● **DATA PROVIDED**:

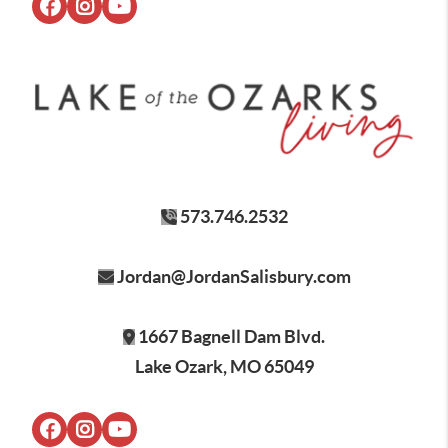
573.746.2532
Jordan@JordanSalisbury.com
1667 Bagnell Dam Blvd.
Lake Ozark, MO 65049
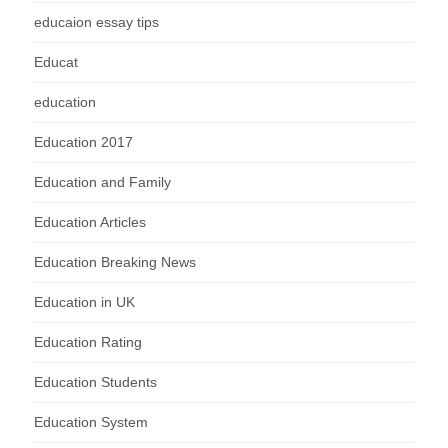
educaion essay tips
Educat
education
Education 2017
Education and Family
Education Articles
Education Breaking News
Education in UK
Education Rating
Education Students
Education System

● **GOAL OF THE EXERCISE**: Once the pictures are removed, output the entries above exactly as given.

● **ANSWER BELOW**:
573.746.2532
Jordan@JordanSalisbury.com
1667 Bagnell Dam Blvd.
Lake Ozark, MO 65049
educaion essay tips
Educat
education
Education 2017
Education and Family
Education Articles
Education Breaking News
Education in UK
Education Rating
Education Students
Education System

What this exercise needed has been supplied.